## EXERCISE AIM
In the data below, one line contains "You are a GUI" and a later one contains "The width and". Print both, with every line between them, exactly and alone.

## GIVEN INFORMATION

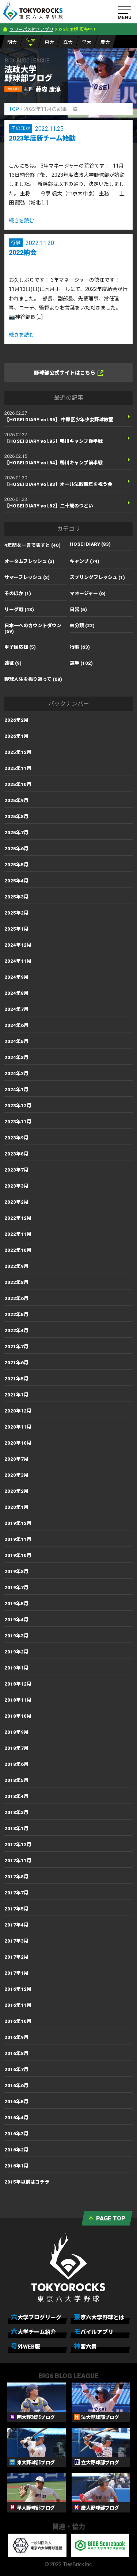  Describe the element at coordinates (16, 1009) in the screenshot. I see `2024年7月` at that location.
---
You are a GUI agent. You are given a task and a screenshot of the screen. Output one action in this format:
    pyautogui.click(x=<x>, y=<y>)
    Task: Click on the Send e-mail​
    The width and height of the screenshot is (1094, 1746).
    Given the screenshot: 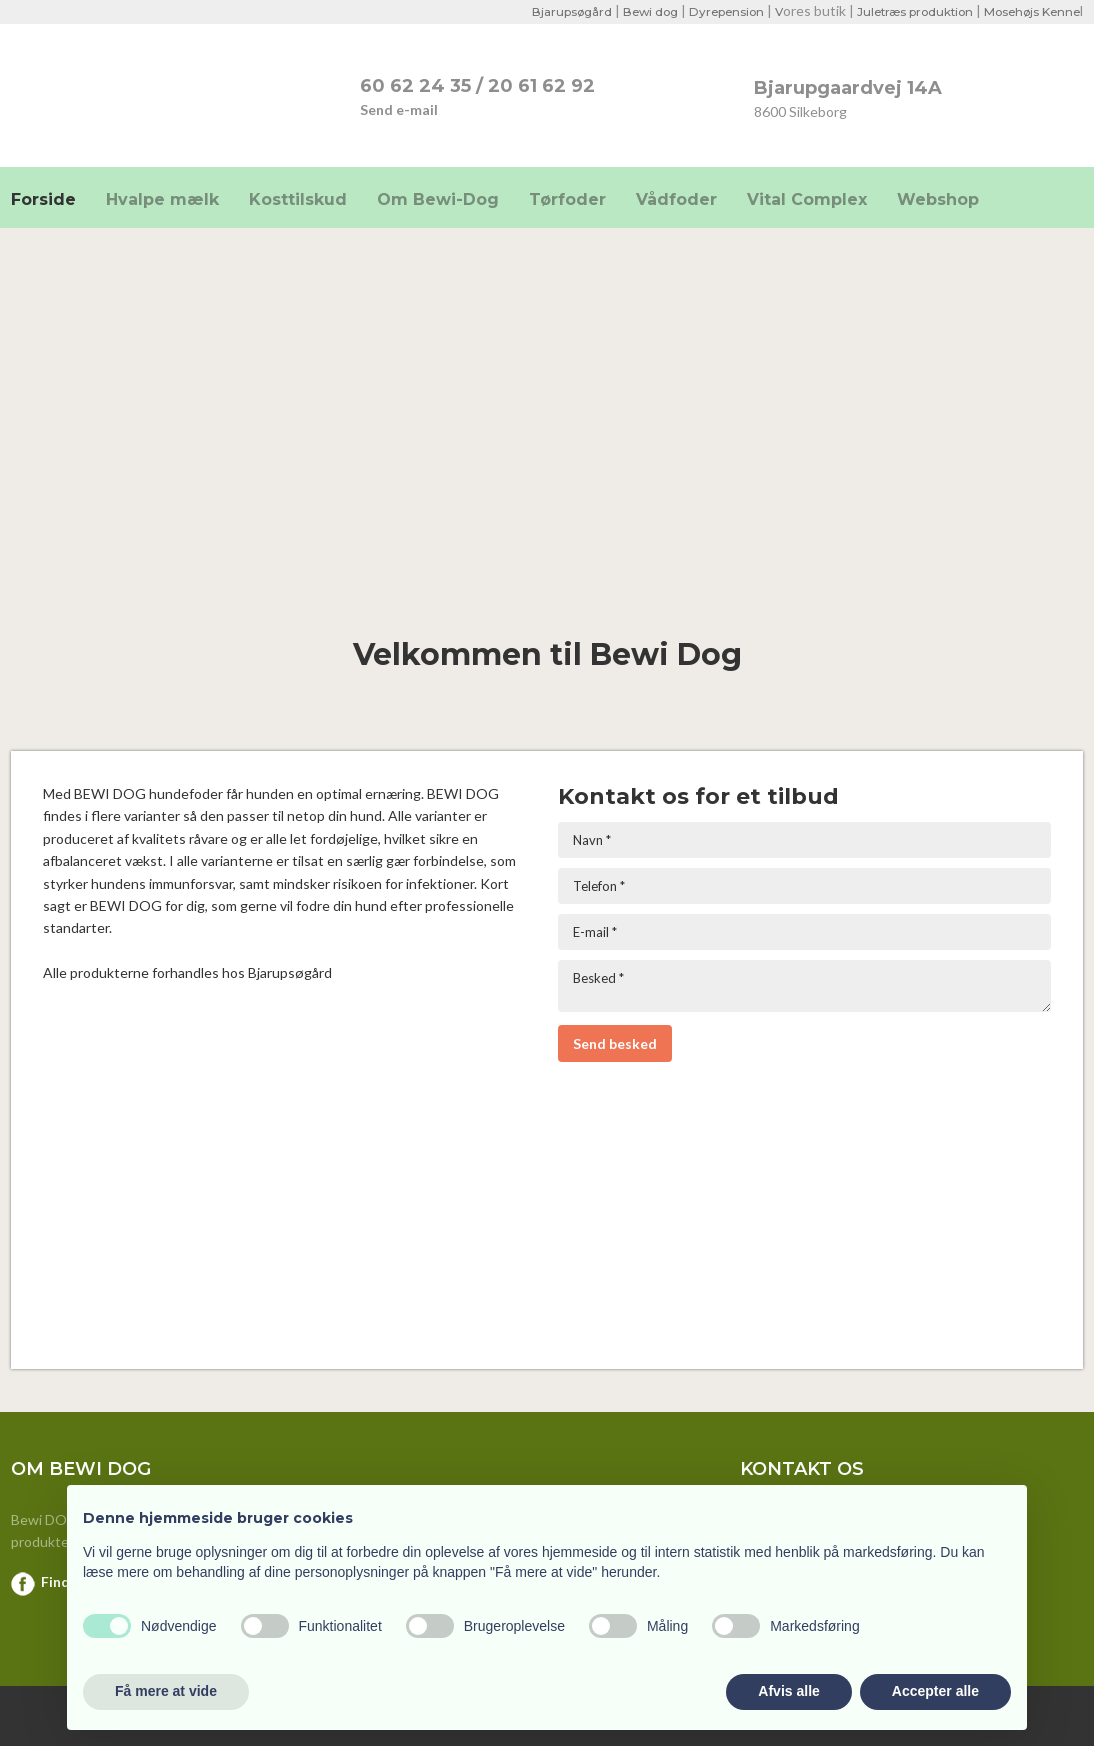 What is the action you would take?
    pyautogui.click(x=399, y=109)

## EXERCISE OUTPUT
You are a GUI agent. You are given a task and a screenshot of the screen. Output one action in this format:
    pyautogui.click(x=<x>, y=<y>)
    Task: Click on the Send e-mail​
    The width and height of the screenshot is (1094, 1746).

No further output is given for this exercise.